The Hagerty Market Rating measures the current status of the collector car market in terms of activity or “heat,” directional momentum, and the underlying strength of the market. It is expressed as a closed 0-100 number with a corresponding open-ended index (like the DJIA or NASDAQ Composite). To learn more about how we calculate the Hagerty Market Rating, read here.
The Hagerty Market Rating has now decreased for five consecutive months, after recording a 0.41-point drop. The current value of 58.81 falls under the pandemic-low of 58.95, set in September 2020, and is now the lowest the Market Rating has been since the spring of 2011. That was nearly a decade-and-a-half ago. How much further it will fall remains to be seen.
The Hagerty Market Index, an open-ended stock-market-style version of the Market Rating, dropped again this month following a short reprieve from its continued slide. The Market Index has dropped 31 out of 34 months since its peak in December 2022 and, following the 0.86-point decrease this month, has lost 16.4% of value.
At the start of the month, we released a new edition of the Hagerty Price Guide. As the classic car market cooled over the past couple years, many values in the Hagerty Price Guide have decreased in tandem. The average #3 (good) condition value of all vehicles in the guide has dropped to $174,431, its lowest value since the start of the year, but when accounting for inflation, it’s at its lowest point since 2013. Similarly, the median #3 condition value dropped to $23,400, the lowest since April 2022. However, when accounting for inflation, the median #3 condition value is at a record low.
While most of the over 39,000 vehicles in the Hagerty Price Guide didn’t move at all this book, as the chart below shows, nearly twice as many vehicles depreciated in value (20%) compared to those that appreciated (12%).

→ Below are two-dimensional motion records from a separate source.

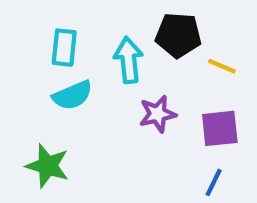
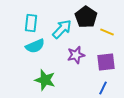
black pentagon: (178, 35) -> (86, 17), turned 30
cyan arrow: (128, 60) -> (62, 29), turned 50
green star: (48, 166) -> (45, 80), moved

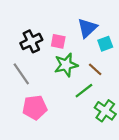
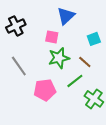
blue triangle: (87, 28) -> (66, 16), moved
black cross: (31, 41) -> (16, 26), moved
pink pentagon: (35, 107) -> (45, 90), moved

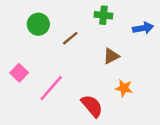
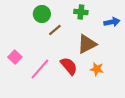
green circle: (38, 24) -> (42, 14), moved
brown triangle: (111, 56) -> (87, 44), size x1.5
red semicircle: (92, 106) -> (69, 66), moved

As you would expect, certain segments of vehicles are performing differently than others. When accounting for inflation, the Hagerty Hundred, a weighted average of the 100 most insured vehicles in the Hagerty Price Guide, fell 1.78 points to 49.08. This is its lowest point since the introduction of the Hagerty Market Rating in 2006 and the first time it has fallen below 50. The Blue Chip Index, which consists of the average #2 (excellent) condition value of 25 high-end classics, fared slightly better this month, falling only 0.43 points to it’s lowest point since late 2013.
We are seeing a similar trend in our insured data. The ratio of requests Hagerty gets to increase vs. decrease insured values for vehicles worth under $250,000 has been falling for 10 consecutive months. However, we are still getting more calls to increase values. At its peak, the ratio was 17-to-1. Now, it sits just above 6-to-1. For high-end vehicles, the ratio increased slightly this book, but has hovered around 1.4-to-1 for the past year. At its recent peak in 2022, it was 6.1-to-1.
The classic car market takes a short breath until January, when massive auctions take place in Arizona and Florida. Until then, it is likely that the Market Rating will continue to slide as sales activity slows and enthusiasts pack away their cars for the winter.